• [Saved entries]:
========================
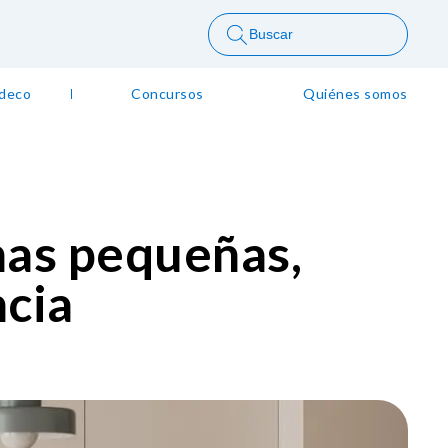
Buscar
 deco
Concursos
Quiénes somos
nas pequeñas,
ncia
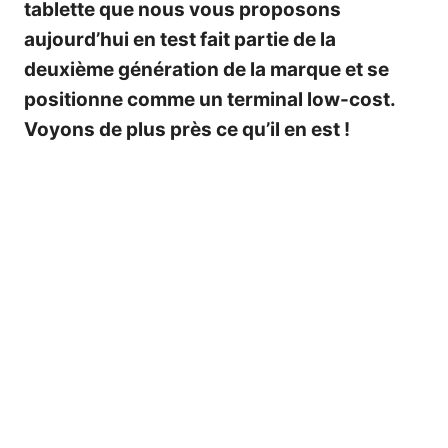
tablette que nous vous proposons
aujourd’hui en test fait partie de la
deuxième génération de la marque et se
positionne comme un terminal low-cost.
Voyons de plus près ce qu’il en est !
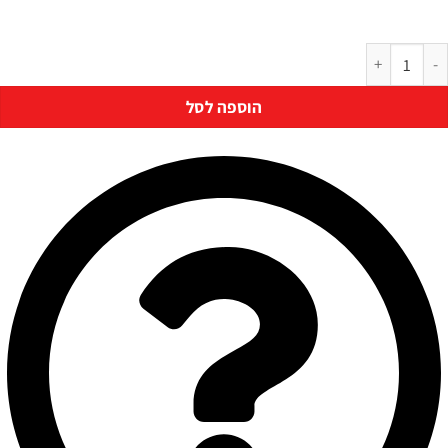
יסה 10.5 ק"ג דגם LG F16105SE אל ג'י צבע כסוף
הוספה לסל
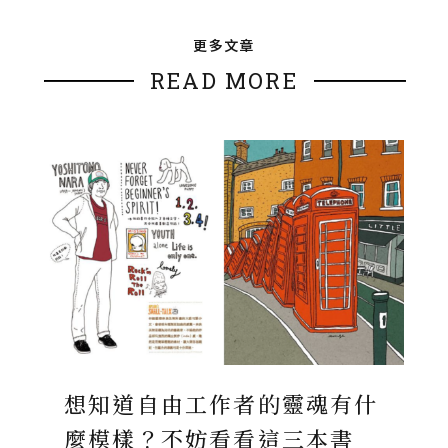
更多文章
READ MORE
想知道自由工作者的靈魂有什
麼模樣？不妨看看這三本書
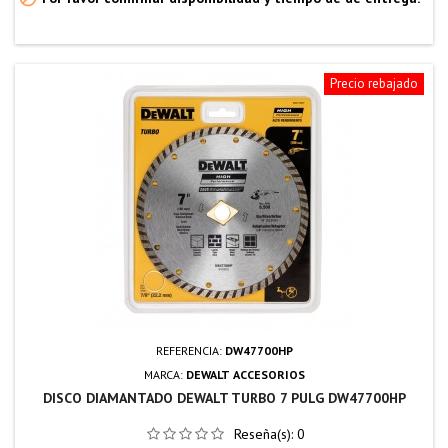
Precio rebajado
REFERENCIA:
DW47700HP
MARCA:
DEWALT ACCESORIOS
DISCO DIAMANTADO DEWALT TURBO 7 PULG DW47700HP
Reseña(s):
0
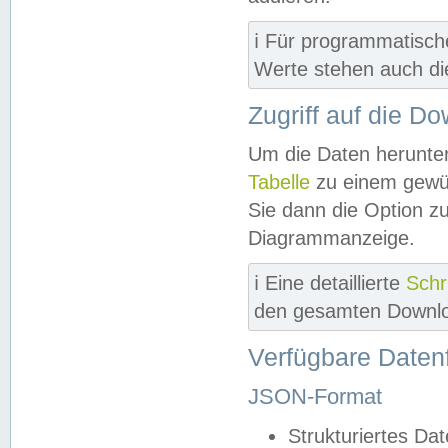
ℹ️ Für programmatisch
Werte stehen auch d
Zugriff auf die D
Um die Daten herunter
Tabelle
zu einem gewün
Sie dann die Option z
Diagrammanzeige.
ℹ️ Eine detaillierte
Schr
den gesamten Downlo
Verfügbare Daten
JSON-Format
Strukturiertes Da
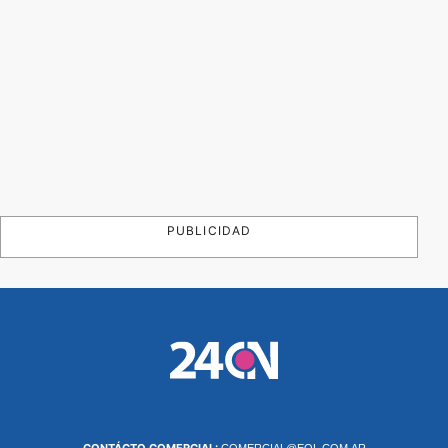
PUBLICIDAD
CONTÁCTO COMERCIAL:
COMERCIAL@EOL.COM.AR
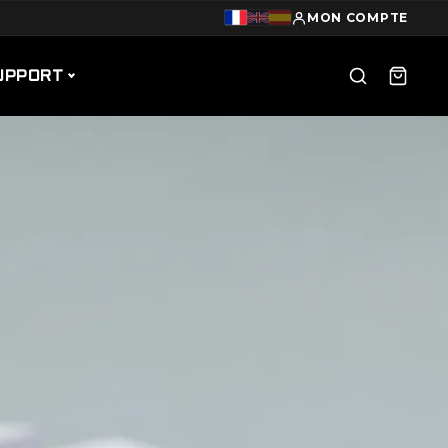
MON COMPTE
UPPORT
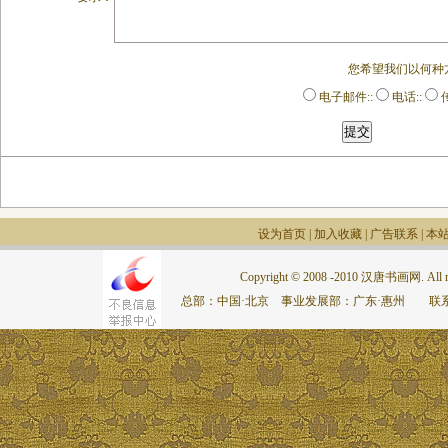
您希望我们以何种
电子邮件::
电话::
传
设为首页
|
加入收藏
|
广告联系
|
本
Copyright © 2008 -2010 汉唐书画网. All rig
总部：中国·北京 事业发展部：广东·惠州 联系电话：075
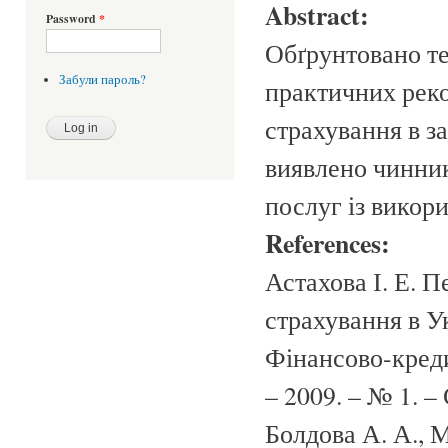
Abstract:
Password
*
Обґрунтовано те
Забули пароль?
практичних реко
страхування в з
виявлено чинник
послуг із викор
References:
Астахова І. Е. 
страхування в Укр
Фінансово-креди
– 2009. – № 1. –
Болдова А. А., 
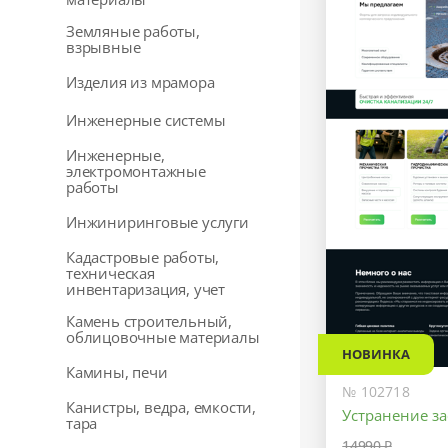
Земляные работы,
взрывные
Изделия из мрамора
Инженерные системы
Инженерные,
электромонтажные
работы
Инжиниринговые услуги
Кадастровые работы,
техническая
инвентаризация, учет
Камень строительный,
облицовочные материалы
НОВИНКА
Камины, печи
№ 102718
Канистры, ведра, емкости,
Устранение з
тара
14990 ₽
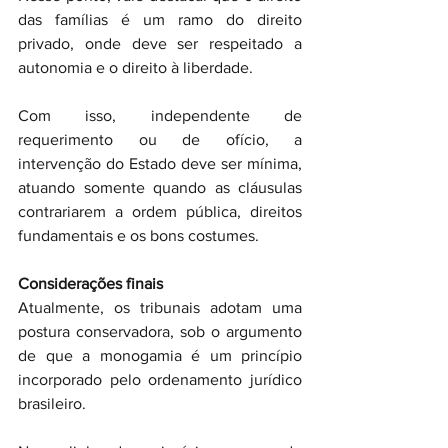
das famílias é um ramo do direito 
privado, onde deve ser respeitado a 
autonomia e o direito à liberdade.
Com isso, independente de 
requerimento ou de ofício, a 
intervenção do Estado deve ser mínima, 
atuando somente quando as cláusulas 
contrariarem a ordem pública, direitos 
fundamentais e os bons costumes.
Considerações finais
Atualmente, os tribunais adotam uma 
postura conservadora, sob o argumento 
de que a monogamia é um princípio 
incorporado pelo ordenamento jurídico 
brasileiro.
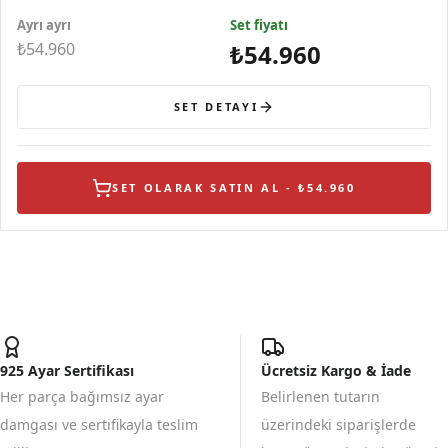
Gümüş Küpe
Yüzük
Ayrı ayrı
Set fiyatı
₺54.960
₺54.960
SET DETAYI
SET OLARAK SATIN AL - ₺54.960
925 Ayar Sertifikası
Ücretsiz Kargo & İade
Her parça bağımsız ayar
Belirlenen tutarın
damgası ve sertifikayla teslim
üzerindeki siparişlerde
========================
• [WORK TASK]: Find the lines above holding the word "работы" and show them.

• [SOLUTION TO THE EXERCISE]:
Земляные работы,
работы
Кадастровые работы,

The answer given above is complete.